A blog on gigs, music, art and London.

Saturday, 24 April 2010

To Rococo Rot, Gudrun Gut & Antye Greie (AGF), Vladislav Delay, Thomas Fehlmann, Queen Elizabeth Hall, Ether Festival, 23/04/10

Another day, another visit to the Queen Elizabeth Hall to see another gig as part of the Ether Festival.

This time it was an evening of contemporary German leftfield, experimental electronica, entitled 'Berlin Sounds'.

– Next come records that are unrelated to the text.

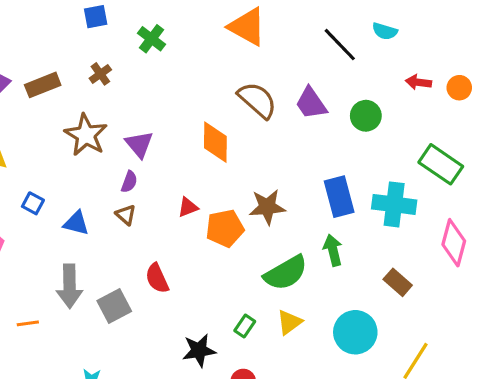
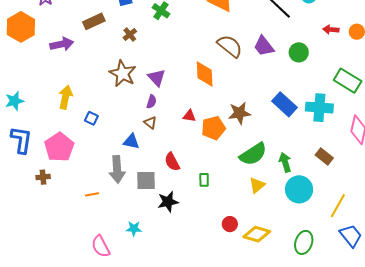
brown rectangle: (43, 85) -> (94, 21), moved
blue rectangle: (339, 197) -> (284, 104), turned -30
red triangle: (188, 207) -> (189, 116), turned 32
blue triangle: (76, 223) -> (131, 142), moved
green arrow: (333, 250) -> (285, 162), moved
gray square: (114, 306) -> (146, 181), turned 30
green rectangle: (245, 326) -> (204, 180), moved, turned -32
black star: (199, 350) -> (168, 202), moved

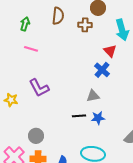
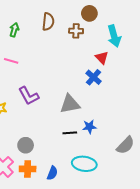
pink line: (31, 49) -> (11, 61), moved
gray triangle: (93, 96) -> (70, 104), moved, size x1.5
black line: (79, 116) -> (70, 133), moved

Before however, inventive modern post-jazz quintet Polar Bear played a free show in the Front Room to a large crowd. They showcased a selection from their new album 'Peepers', featuring some irregular, patterned drumming from Seb Roachford alongside powerful, broad saxophone lines from Pete Wareham. I always find them engaging whether live or on record, and they were on fine form on Friday with their headstong, loosely structured flurries of noise.

Vladislav Delay was on stage first. His set began with synthesised pulses of sound which were gradually overlaid with cut-up, jagged shards of splintered noise. It was these that increasingly rose to prominence, becoming more twisted and hard-edged. A drifting auditory skyline was present in the background throughout. By the end of his 30 minute set the disparate sounds had integrated into a cohesive body. A part-ambient, part-glitch, part-crackling static soundscape.

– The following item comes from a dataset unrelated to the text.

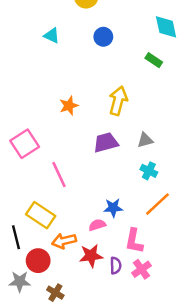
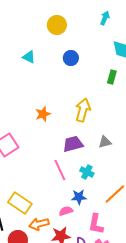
green rectangle: (154, 60) -> (112, 77), turned 72
cyan cross: (149, 171) -> (87, 172), moved
pink line: (59, 175) -> (60, 170), moved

Female duo Gudrun Gut and Antye Greie (AGF) took to the stage next, immediately launching into a piece called 'Baustelle' (which translates as 'Construction Site'). It is dark, noisy and industrial - replicating the sounds found on a construction site while a film is projected on to the screen at the back of the stage. Their laptops and other electronic devices are placed on a desk at the front of the stage which is wrapped with plastic security tape which extends to the adjacent step ladders. The film itself ranges from esoteric, blurry shapes to images from construction sites and the associated materials, machinery etc. At one point the film shows ghostly black and white images of human figures chainsawing trees. 

Sharp blasts of white noise are deployed alongside electronically simulated drilling sounds to create deep sonic excavations. It all ends in a tremendous climax of crunching beats and techno rhythms. Half way through they wear construction site hard hats as if to protect themselves from sustaining injury from the surrounding mechancial noise and a part-whispered, part-spoken, part-sung vocal narrative surfaces, AGF singing lines such as "You bring the water, I make the mortar" and "You give me stone, I give you sand". An excellent show.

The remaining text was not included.